Personality depends on context, just like culture

Book reviews. Remember when I wrote those things? I'm currently 8 books back but I'm working my way towards fixing that. So let's jump into Euphoria by Lily King.

This was the second book Just The Right Book sent my way and, I gotta be honest, when I read the summary I was...not super excited. I hadn't heard anything about the book and the line "a captivating story of three young, gifted anthropologists of the 1930s caught in a passionate love triangle that threatens their bonds, their careers, and ultimately their lives" did not seem like my cup of tea. But I want to read out of my comfort zone, so I was going to trust the selectors over at JTRB and give this a go.

The story is "inspired by the events in the life of...Margaret Mead" but if you don't know much about Mead *raises hand, looks ashamed* don't worry, prior knowledge not necessary to enjoy. The main characters are Nell Stone, her husband Schuyler Fenwick (Fen), and their friend Andrew Banks, who harbors a maaaaajor crush on Nell.

The book starts out with violence, setting a tone for the rest of the book that, even when nothing particularly dangerous is happening, there's a tense fog lurking in the background. Nell and Fen are fleeing a tribe they had been studying. They're throw a dead baby at the couple. Fen has broken Nell's glasses. They're both dirty and covered lesions. They're both suffering from malaria. Things aren't going great. Their chapters are either told in the third person or Nell's journal entries.

Banks starts his chapter telling us that three days prior, he tried to kill himself. He filled his pockets with stones and walked into a river, but was pulled out by some members of a tribe he'd be been studying. Bank's chapters are in the first person, and he had most of the pages, so I felt closer to this character. He talks about his family, his past, he's loneliness, his worries, his love Nell.

He wants Nell and Fen nearby and works to find them a tribe to study near where he is, cos I guess that's a thing you can just do?

Fen is a jackass. I know, this is over simplifying the character, and a nice thing about King is her characters are complex and nuanced.
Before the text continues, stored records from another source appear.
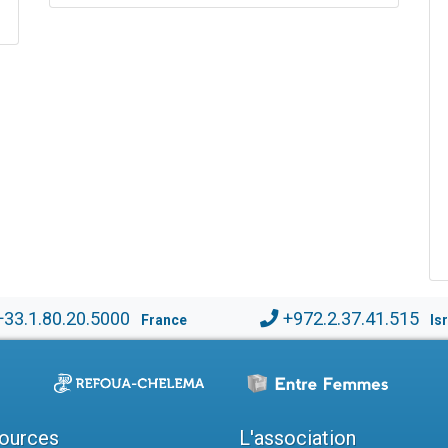
+33.1.80.20.5000
+972.2.37.41.515
France
Is
ources
L'association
He's not a one-note villain. He's not even really a villain. But he is a jackass. He's jealous of Nell. Her books are more popular, selling and making her a household name, while his work is going nowhere. He has a strange obsession with the violent characteristics of the tribes they study. There are moments when Fen is less terrible, usually when the three of them are working out anthropological theories. Nothing brings people together like coming up with a quadrant grid to map every human culture.
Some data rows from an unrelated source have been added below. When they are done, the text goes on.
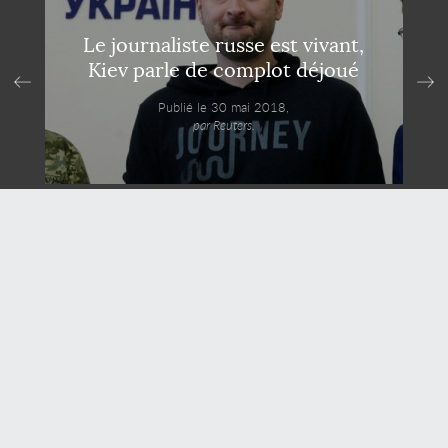
Le journaliste russe est vivant,
Kiev parle de complot déjoué
Publié le 30 mai 2018,
par Reuters.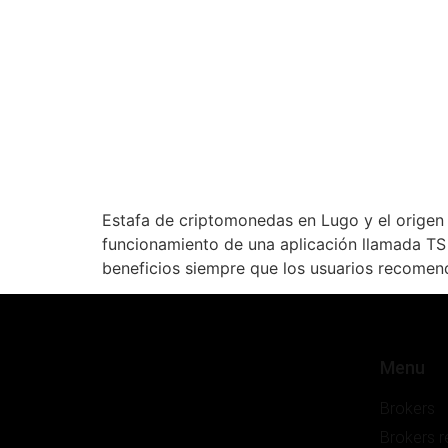
Estafa de criptomonedas en Lugo y el origen
funcionamiento de una aplicación llamada TS V
beneficios siempre que los usuarios recomen
Menu
Brokers
Brokers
The "euphoria" of the title comes from Nell and the moment that she makes a breakthrough with the people she's studying. Her work is far less academic than what is expected. She focuses on the human aspect, which seems logical for someone studying other humans. Of course this goes against everything Fen has written and he's not happy with this. Banks's work was the traditional-style research though he's as much enamored with Nell's unique process as he is with her.

I can't say I'm going to run out and look for more books set in the 1930s featuring anthropologist love triangles, but this exceeded my expectations. King's writing did it and the fact that at no point did it feel like she was resting on cliches (something I worried about whenever "love triangle" is mentioned). Outside of my comfort zone and a success.

Gif rating:

Title quote from page 209

King, Lily. Euphoria. Grove Press, 2014.